Le cadre initial du Green Deal
Reprenons le texte qui régissait cette vision de l’industrie automobile future : le « Green Deal européen ». Il prévoyait qu’à partir de 2035, toute voiture neuve serait à zéro émission directe. En bref, les voitures essence, diesel et hybrides rechargeables n’auraient pas pu être vendues neuves. Logiquement, il restait le 100 % électrique ou l’hydrogène.
Un objectif ambitieux, mais difficile à tenir sans casse industrielle. Et effectivement, face au coût des batteries et à la pression asiatique, Bruxelles admet que le rythme doit changer. Le nouvel objectif de –90 % conserve la direction, mais donne un peu d’air à une industrie sous tension.
–90 % d’émissions : ce que ça change
Avec ce nouvel objectif, la grande majorité des ventes restera électrique ou à zéro émission directe.

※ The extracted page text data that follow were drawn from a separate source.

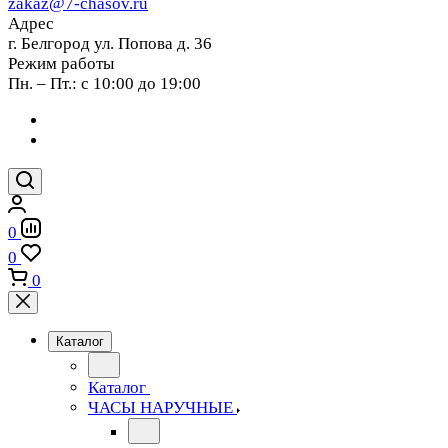
zakaz@7-chasov.ru
Адрес
г. Белгород ул. Попова д. 36
Режим работы
Пн. – Пт.: с 10:00 до 19:00
0
0
0
Каталог
Каталог
ЧАСЫ НАРУЧНЫЕ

Mais une petite marge de flexibilité pourrait être accordée : les constructeurs auraient la possibilité d’inclure une part limitée de modèles thermiques ou hybrides, à condition que la moyenne des émissions de CO₂ de leur flotte respecte la baisse de 90 % par rapport à 2021.
Ces quelques modèles, tolérés à la marge, devraient s’appuyer sur des carburants de synthèse, des biocarburants ou des procédés de production bas carbone pour compenser leur impact. Pour les constructeurs, ce scénario offrirait un levier de transition, le temps de rentabiliser leurs plateformes hybrides et d’accompagner la montée en puissance du tout-électrique.

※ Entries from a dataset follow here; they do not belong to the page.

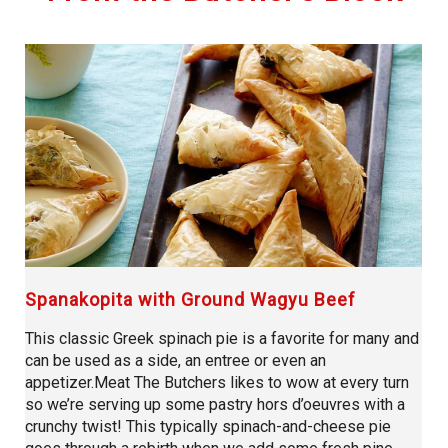
Spanakopita with Ground Wagyu Beef
This classic Greek spinach pie is a favorite for many and
can be used as a side, an entree or even an
appetizer.Meat The Butchers likes to wow at every turn
so we’re serving up some pastry hors d’oeuvres with a
crunchy twist! This typically spinach-and-cheese pie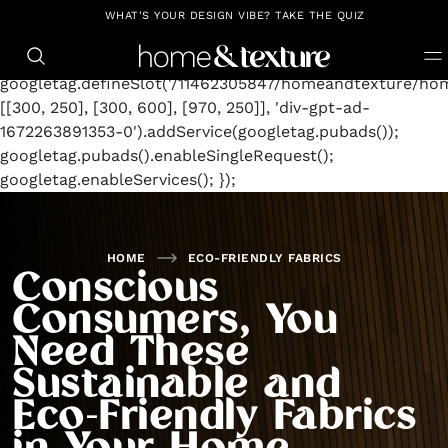
https://github.com/blavity
window.googletag =
WHAT'S YOUR DESIGN VIBE? TAKE THE QUIZ
window.googletag || {cmd: []};
googletag.cmd.push(function() {
googletag.defineSlot('/11462305847/homeandtexture/hom
[[300, 250], [300, 600], [970, 250]], 'div-gpt-ad-
1672263891353-0').addService(googletag.pubads());
googletag.pubads().enableSingleRequest();
googletag.enableServices(); });
HOME
ECO-FRIENDLY FABRICS
Conscious
Consumers, You
Need These
Sustainable and
Eco-Friendly Fabrics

Berlin et Rome en première ligne
Derrière ce compromis, l’Allemagne et l’Italie ont pesé de tout leur poids. Les décideurs allemands plaidaient depuis des mois pour la reconnaissance des e-fuels. Rome, de son côté, voulait préserver ses sites de production thermique, essentiels à son tissu industriel.
Côté français, la réticence dominait au premier abord, puis la France a fini par accepter, à condition de protéger les investissements européens réalisés dans l’électrique. Emmanuel Macron a souligné la nécessité de renforcer la filière européenne plutôt que de la fragiliser.

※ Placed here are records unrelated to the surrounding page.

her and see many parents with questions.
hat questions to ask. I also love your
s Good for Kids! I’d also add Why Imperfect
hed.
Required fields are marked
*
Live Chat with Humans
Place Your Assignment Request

L’électrique reste au cœur
Pour autant, malgré une décision qui pourrait tempérer l’élan des constructeurs de voitures électriques, Bruxelles ne tourne pas le dos à la mobilité zéro émission. Au contraire, la Commission entend préserver l’électrique comme pilier central de la décarbonation du transport routier, tout en ajustant sa stratégie industrielle.
Le nouveau cadre s’accompagne d’un soutien accru aux petites voitures électriques fabriquées en Europe, afin de contrer les modèles chinois à bas coût.
La Commission promet également de simplifier les procédures industrielles, comme les procédures d’homologation, d’assouplir les aides d’État pour encourager l’investissement dans les usines de batteries et d’accélérer les projets de gigafactories. De plus, l’idée serait de favoriser l’innovation dans les batteries solides, la recharge bidirectionnelle et le recyclage.

ONG en colère, industrie soulagée
Mais cette réorientation plus réaliste, largement tournée vers la compétitivité européenne, ne fait pas l’unanimité. En effet, les ONG dénoncent un recul climatique et un signal brouillé envoyé à l’industrie. À ce sujet, Greenpeace parle d’un « pas en arrière historique ».
À l’inverse, les constructeurs accueillent le compromis comme une bouffée d’air : il leur offre un délai supplémentaire pour financer la montée en puissance du tout-électrique sans mettre en péril leur équilibre financier.
Et maintenant ?
La proposition devra être validée par le Parlement européen et les États membres courant 2026. Si elle passe, la transition restera largement électrique, mais plus soutenable pour l’industrie.
Pour les constructeurs, l’enjeu est clair : proposer des voitures électriques compétitives, désirables et abordables, tout en continuant à innover.
Cette décision européenne marque la fin d’une transition pensée sans amortisseurs, pour le début d’une ère plus pragmatique.